Handel ist Wandel. Getreu diesem Sprichwort verändert sich Berlins Wirtschaft permanent. „Berlin gehört längst zu den dynamischen Wirtschaftsregionen in Europa“, heißt es auf dem Hauptstadtportal Berlin.de. Traditionelle Industrie- und mittelständische Unternehmen sowie eine Vielzahle junger Start-ups tummeln sich in der Stadt und sorgen für eine florierende Wirtschaft. Einzelhandelsmakler Stephan Grube sieht einen besonderen Vorteil des Gewerbestandorts Berlin: „Im Vergleich zu anderen europäischen Metropolen ist Berlin günstig.“ Wegen der sicheren politischen Lage sehen zum Beispiel Investoren aus den USA, Russland und Griechenland in der Gewerbe-Szene Berlins eine sichere Geldanlage.

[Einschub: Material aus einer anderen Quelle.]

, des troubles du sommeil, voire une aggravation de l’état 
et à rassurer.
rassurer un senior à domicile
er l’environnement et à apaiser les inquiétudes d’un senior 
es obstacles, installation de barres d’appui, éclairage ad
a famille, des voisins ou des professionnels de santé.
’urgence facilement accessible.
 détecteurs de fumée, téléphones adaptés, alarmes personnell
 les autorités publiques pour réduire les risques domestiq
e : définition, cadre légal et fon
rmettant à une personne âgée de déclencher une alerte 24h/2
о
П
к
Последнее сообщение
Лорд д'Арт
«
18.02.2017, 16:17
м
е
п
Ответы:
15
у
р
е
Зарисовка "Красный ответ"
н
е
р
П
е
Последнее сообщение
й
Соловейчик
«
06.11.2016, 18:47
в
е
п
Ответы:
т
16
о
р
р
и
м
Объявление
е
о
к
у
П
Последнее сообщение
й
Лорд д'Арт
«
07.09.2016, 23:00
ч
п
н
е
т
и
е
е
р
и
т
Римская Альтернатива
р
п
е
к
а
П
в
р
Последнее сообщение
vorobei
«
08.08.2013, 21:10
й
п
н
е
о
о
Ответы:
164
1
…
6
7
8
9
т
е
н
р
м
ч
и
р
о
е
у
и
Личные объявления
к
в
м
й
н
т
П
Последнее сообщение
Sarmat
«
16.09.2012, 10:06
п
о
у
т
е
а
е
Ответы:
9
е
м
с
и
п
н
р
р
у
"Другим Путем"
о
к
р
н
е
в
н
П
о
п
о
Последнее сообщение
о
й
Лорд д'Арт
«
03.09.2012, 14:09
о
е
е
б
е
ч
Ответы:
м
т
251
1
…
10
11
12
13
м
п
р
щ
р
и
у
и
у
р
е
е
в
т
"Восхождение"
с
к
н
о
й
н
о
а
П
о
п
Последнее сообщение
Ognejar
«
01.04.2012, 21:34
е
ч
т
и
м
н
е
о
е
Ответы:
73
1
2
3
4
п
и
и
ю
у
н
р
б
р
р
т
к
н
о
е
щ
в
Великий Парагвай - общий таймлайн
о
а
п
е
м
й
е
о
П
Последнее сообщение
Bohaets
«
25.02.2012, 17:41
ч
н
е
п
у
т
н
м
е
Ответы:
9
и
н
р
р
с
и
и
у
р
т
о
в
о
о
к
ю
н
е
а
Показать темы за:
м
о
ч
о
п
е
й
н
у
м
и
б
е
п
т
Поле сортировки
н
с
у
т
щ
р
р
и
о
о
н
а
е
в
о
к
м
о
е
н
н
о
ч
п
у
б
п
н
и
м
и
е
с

Mehr Shoppingcenter. Eine Herausforderung für die Gewerbe-Szene sieht Grube in der Zunahme der Shoppingmalls: „Es gibt 170 Standorte, an denen Berliner und Touristen einkaufen. 65 davon sind Shoppingcenter. Die Zahl steigt unaufhörlich.“ Neue Projekte wie das Shoppingquartier am Leipziger Platz und die Schultheiss-Brauerei an der Turm-, Ecke Stromstraße freuen Konsumenten. Den bisherigen Anziehungspunkten bereiten sie Sorgen. „Besonders die Mall am Leipziger Platz erhöht den Druck auf Einkaufsmeilen wie die Potsdamer Platz Arkaden, das Alexa, die Friedrichstraße oder die City West“, sagt Grube. Nach Meinung des Einhandelsmaklers werde der Leipziger Platz in Zukunft der primäre Anziehungspunkt für Berliner und Touristen sein. Die Zunahme der Shoppingcenter könnte auch das Schrumpfen der Einzelhandelslagen bedingen. Ein Einkaufszentrum wirkt wie ein Magnet, um den sich Einzelhändler konzentrieren. Ein Beispiel ist laut Grube das Einkaufszentrum an der Bahnhofstraße in Köpenick. Dort sei der Einzelhandel um die Shoppingmall herum deutlich verringert – Filialen und Handelsketten hätten die kleinen Händler verdrängt. Grube: „Wichtig ist ein ausgewogener Mix aus kleinen Einzelhändlern und Filialen. Die Einzelhändler müssen versuchen, ihre Nische zu finden.“

Einzelhandel im Wandel. Die Zahl der Einwohner und Touristen steigt. Beides bedingt den Anstieg der Kaufkraft. Davon profitiert der Einzelhandel. „Die tendenziell bessere wirtschaftliche Lage in der Stadt wirkt erst einmal stabilisierend“, sagt Werner Sauer von Sauer-Gewerbeimmobilien. Die leerstehenden Straßenzüge, in denen einst das Geschäft florierte, sind dennoch nicht wegzureden. „Eine Verödung von Einkaufsstraßen ist nicht erfreulich“, sagt Sauer. Ein Aussterben des Gewerbebereichs befürchtet er nicht: „Der Einzelhandel verändert sich ständig. Beispielhaft dafür ist die Einführung der Selbstbedienung in den 1960er Jahren, die Ausweitung der Verkaufsflächen in den letzten 50 Jahren und die Entwicklung großer Shoppingcenter in den letzten 30 Jahren.“ Neben den Malls gibt es eine weitere Herausforderung für die Einzelhändler: Allerorts geraten sie durch den zunehmenden Onlinehandel unter Druck. Das bestätigt Einzelhandelsmakler Grube: „Besonders die Bereiche Bücher und Schuhe leiden.“ Laut der Industrie- und Handelskammer (IHK) Berlin belegen Bekleidung, Textilien, Schuhe und Bücher, Bild- und Tonträger die ersten beiden Plätze der umsatzstärksten Warengruppen.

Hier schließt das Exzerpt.